Skip to contents

Logistic_FARMM_CV_path finds the solution path of logistic functional additive regression with log-contrast constrain via Logistic_FAR_Path. And it will use cross-validation to assess the goodness of the estimations in the solution path.

Usage

Logistic_FARMM_CV_path(
  y_vec,
  x_mat,
  h,
  kn,
  p,
  rand_eff_df,
  p_type,
  p_param,
  lambda_seq,
  lambda_length,
  min_lambda_ratio = 0.01,
  mu2,
  a = 1,
  bj_vec = rep(1/sqrt(kn), p),
  cj_vec = rep(1, p),
  rj_vec = 1e-05,
  weight_vec = 1,
  logit_weight_vec = 1,
  weight_already_combine = FALSE,
  relax_vec,
  delta_init,
  eta_stack_init,
  mu_1_init,
  tol,
  max_iter,
  nfold = 5,
  fold_seed,
  post_selection = TRUE,
  post_a = 1,
  verbose = 0
)

Arguments

y_vec

response vector, 0 for control, 1 for case. n = length(y_vec) is the number of observations.

x_mat

covariate matrix, consists of two parts. dim(x_mat) = (n, h + p * kn) First h columns are for demographical covariates(can include an intercept term) Rest columns are for p functional covariates, each being represented by a set of basis functions resulting kn covariates.

h, kn, p

dimension information for the dataset(x_mat).

rand_eff_df

data.frame of random effect related data.
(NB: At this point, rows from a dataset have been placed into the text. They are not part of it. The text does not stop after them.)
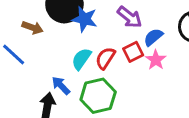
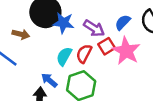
purple arrow: (130, 17) -> (94, 28), moved
blue semicircle: (153, 37) -> (123, 22), moved
pink star: (156, 60) -> (126, 51), size x1.6

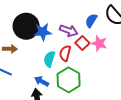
pink star: (126, 51) -> (99, 43), size x0.7

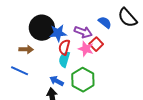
blue semicircle: (91, 21) -> (105, 22), turned 96
pink star: (99, 43) -> (86, 49), moved
red semicircle: (65, 53) -> (64, 47), moved

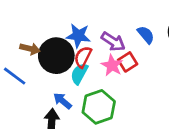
black circle: (42, 28) -> (56, 56), moved

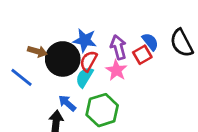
purple arrow: (113, 42) -> (118, 47), turned -140
red square: (128, 62) -> (142, 55), moved

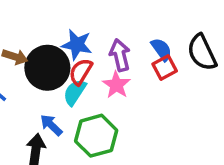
red square: (142, 55) -> (165, 68), moved

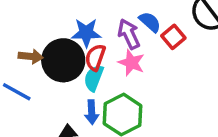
blue semicircle: (161, 49) -> (150, 22), moved
blue arrow: (51, 125) -> (92, 112), moved, turned -125

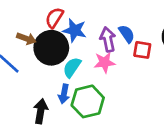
red square: (173, 37) -> (142, 50), turned 36
red semicircle: (95, 57) -> (54, 18), moved
pink star: (131, 63) -> (104, 62), turned 30

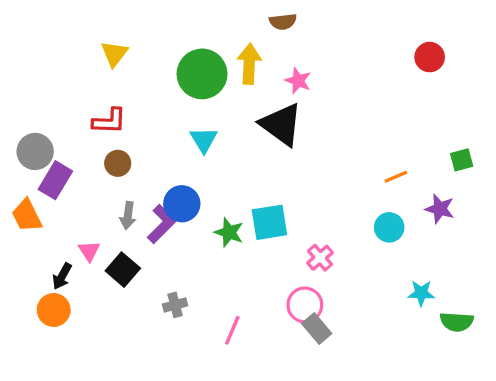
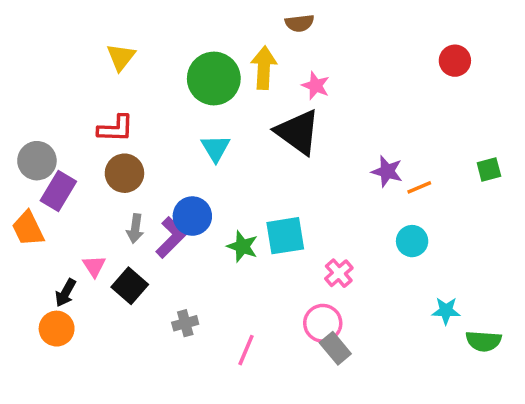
brown circle: (118, 163) -> (124, 173), size x1.4
purple star: (440, 209) -> (387, 171), moved

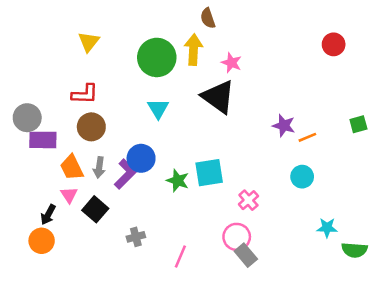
brown semicircle: (300, 23) -> (208, 18), moved, turned 78
purple rectangle: (58, 191) -> (43, 140), turned 60
orange trapezoid: (28, 229) -> (72, 167), moved

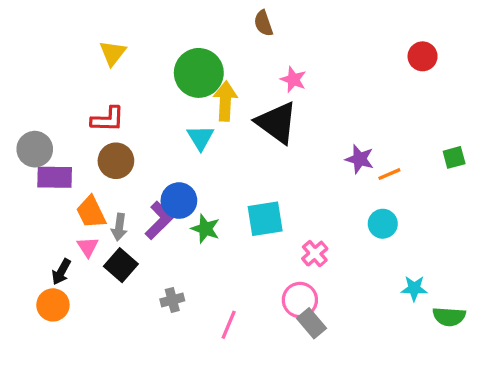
yellow arrow: (193, 50) -> (225, 101), moved
gray arrow: (99, 167) -> (119, 227), moved
green star: (178, 181) -> (205, 229), moved

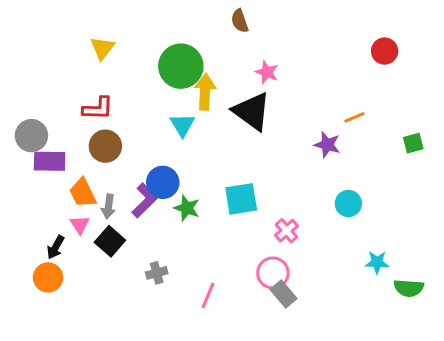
orange line: (389, 174) -> (354, 117), moved

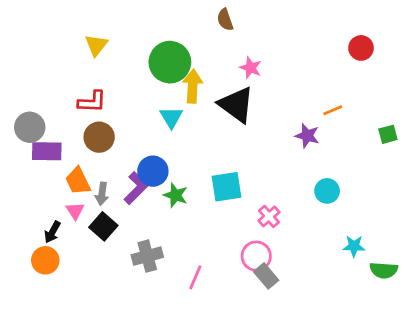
gray cross: (157, 273) -> (147, 256), size x1.5

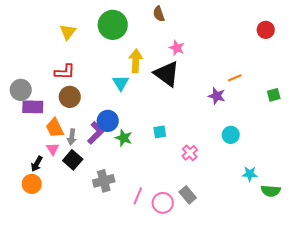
red circle: (361, 48) -> (266, 30), moved
green circle: (170, 62) -> (113, 25), moved
cyan square: (227, 187) -> (160, 132), size x0.6
pink circle: (256, 256) -> (163, 203), moved

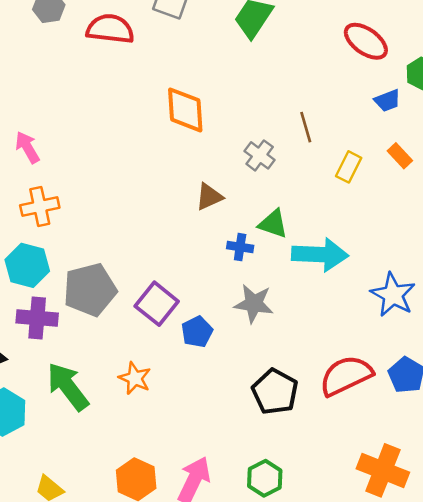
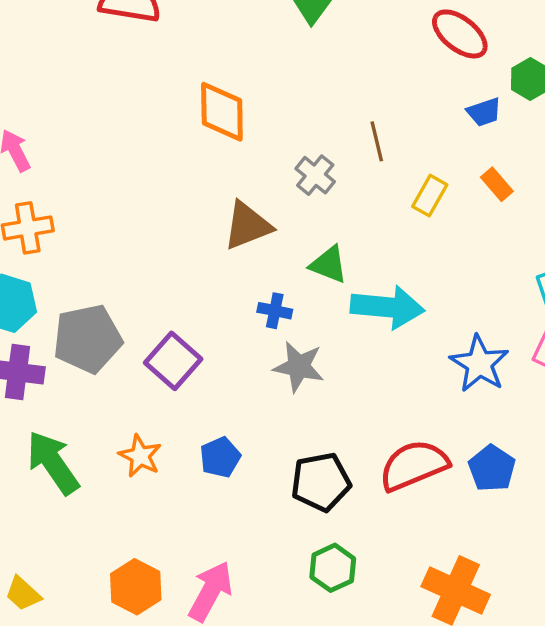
brown triangle: (209, 197) -> (247, 226), size x1.4
blue cross: (240, 247) -> (275, 311), moved
blue pentagon: (197, 332) -> (220, 457), moved
black pentagon: (275, 392) -> (321, 482), turned 30
green hexagon: (265, 478) -> (333, 568), moved

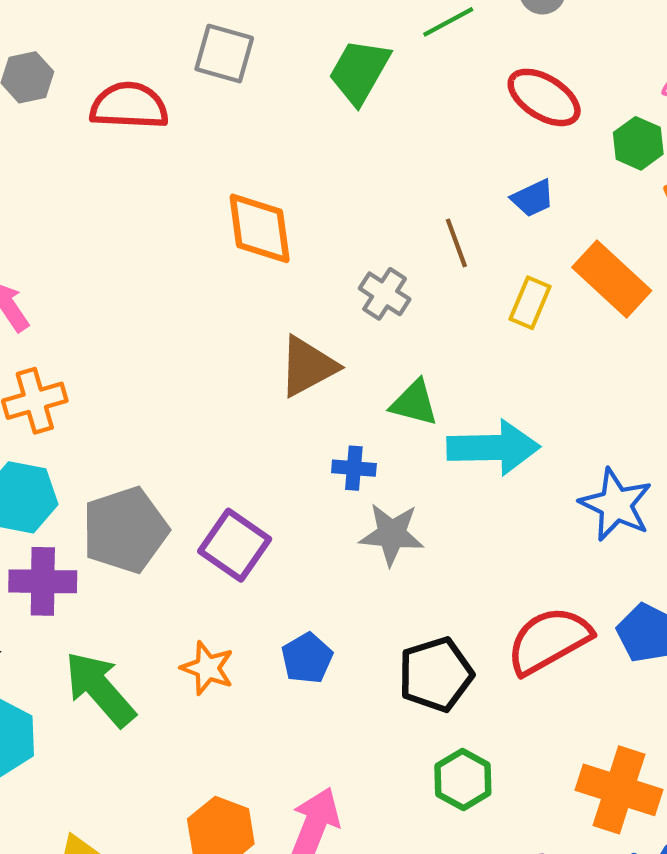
blue trapezoid: (484, 112) -> (533, 198), moved
orange rectangle: (497, 184) -> (612, 279), size x1.8

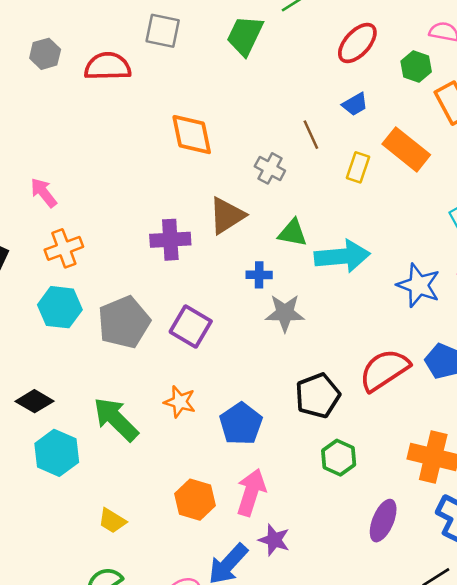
red ellipse: (544, 97) -> (357, 43), turned -75
purple cross: (43, 581) -> (170, 240), moved
blue pentagon: (307, 658) -> (241, 424), moved, size x1.4

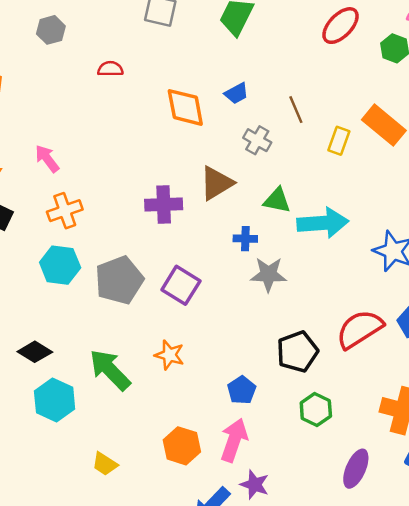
red semicircle: (108, 66) -> (110, 69), moved, size x0.6
blue trapezoid: (355, 104) -> (236, 93), moved
blue pentagon: (241, 424) -> (242, 390), moved, size x0.7

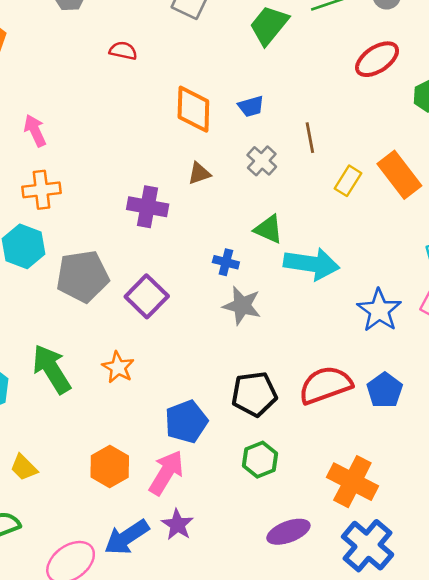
brown triangle: (216, 183) -> (199, 173), moved, size x0.6
blue pentagon: (242, 390) -> (186, 422), size x1.4
purple ellipse: (356, 469) -> (288, 532), turned 33

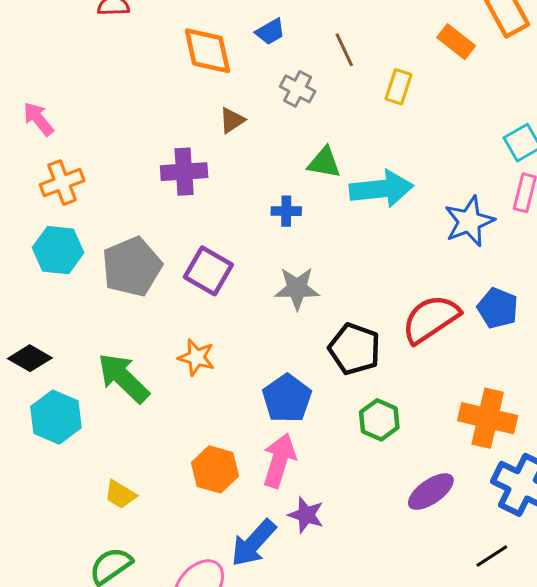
orange rectangle: (399, 175) -> (456, 42), moved, size x0.7
gray star: (242, 306) -> (297, 288), moved
blue star: (379, 310) -> (469, 221), turned 30
black pentagon: (254, 394) -> (354, 349), turned -30

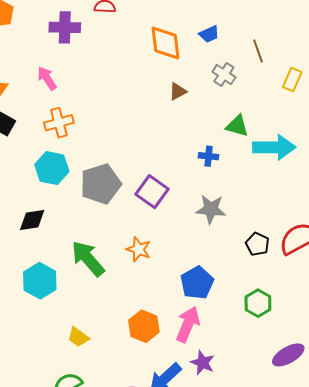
purple cross: (184, 172) -> (65, 27), moved
black pentagon: (354, 349) -> (257, 244), moved, size x0.7
black diamond: (30, 358) -> (32, 220), moved, turned -44

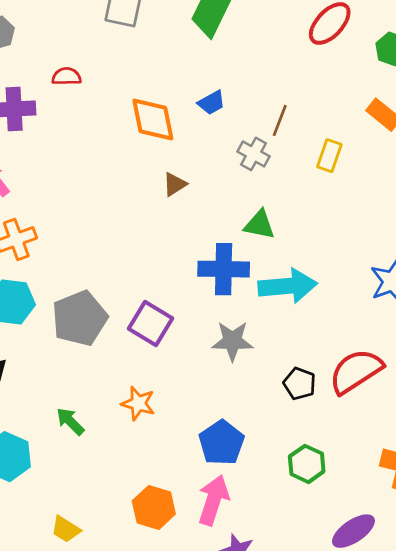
brown line: (258, 51) -> (280, 120), turned 45
gray cross: (224, 74) -> (254, 154), moved
cyan arrow: (274, 147) -> (288, 286), moved
blue cross: (209, 156) -> (224, 269), size x1.8
green arrow: (88, 259) -> (70, 421), size x0.6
It must contain at least one column named "subj_vec_fct", which indicates the subject level. If this is the only column in rand_eff_df, then a constant random effect is applied. If there is other column(s), then they will all be additively added to the random effect as the slope term. The number of rows of rand_eff_df is the the same as length(y_vec).

p_type

an character variable indicating different types of the penalty

p_param

numerical vector for the penalty function. p_param[1] store sthe lambda value and will be provided by lambda_seq.

lambda_seq

a non-negative sequence of lambda, along which the solution path is searched. It is RECOMMENED to not supply this parameter and let the function itself determines it from the given data.

lambda_length

length of the lambda sequence when computing lambda_seq. If lambda_seq is provided, then of course lambda_length = length(lambda_seq).

mu2

quadratic term in the ADMM algorithm

a, bj_vec, cj_vec, rj_vec

parameters for the algorithm. See Algorithm_Details.pdf for more information.

weight_vec

weight vector for each subject. The final weight for each subject will be adjusted also by logit_weight_vec. And the summation of the final weight vector is normalized to n, the sample size.

logit_weight_vec

weight vector for each subject when computing the integral in the logit values. Each entry should be positive and no more than 1. This is a naive method for adjusting for early stop during the interval.

weight_already_combine

boolen, indicating whether the weight_vec is already combined with logit_weight_vec for each subject.

relax_vec

not used.

delta_init, eta_stack_init, mu1_init

initial values for the algorithm.

tol, max_iter

convergence tolerance and max number of iteration of the algorithm.

nfold

integer, number of folds

fold_seed

if supplied, use this seed to generate the partitions for cross-validation. Can be useful for reproducible runs.

post_selection

bool, should the function also computes cross-validation results based on post selection estimation results.

post_a

a for the post selection estimation.

verbose

integer, indicating level of information to be printed during computation, currently supports: always: some info if something went wrong, e.g. when no penalty function is matched 1: information about the start and stop of the iteration 2. How the loss value is changed during each iteration

min_lam_ratio:

min(lambda_seq) / max{lambda_seq}. This function uses this parameter to determine the minimal value of lambda_seq. If p > n, then it is recommended to set this no smaller than 0.01 (sometimes even 0.05), otherwise you can set it to 0.001 or even smaller.

svd_thresh

not used.

Value

A list containing the solution path of delta, eta_stack, mu1 and some computation information such as convergency, iteration number and the lambda sequence of this solution path. Also information of CV is returned such as the fold ID for each observation, the loglikelihood results on each test set and the index with the highest average loglik on the testsets. If post_selection = TRUE, same results based on the post selection estimation are also returned.

Note

Although this function will return the index of lambda given the highest averaged loglik on the testsets. It is more recommended to use the stand alone *_pick functions in this packages, such as CV_Pick to find a optimal lambda since those functions give more flexibility.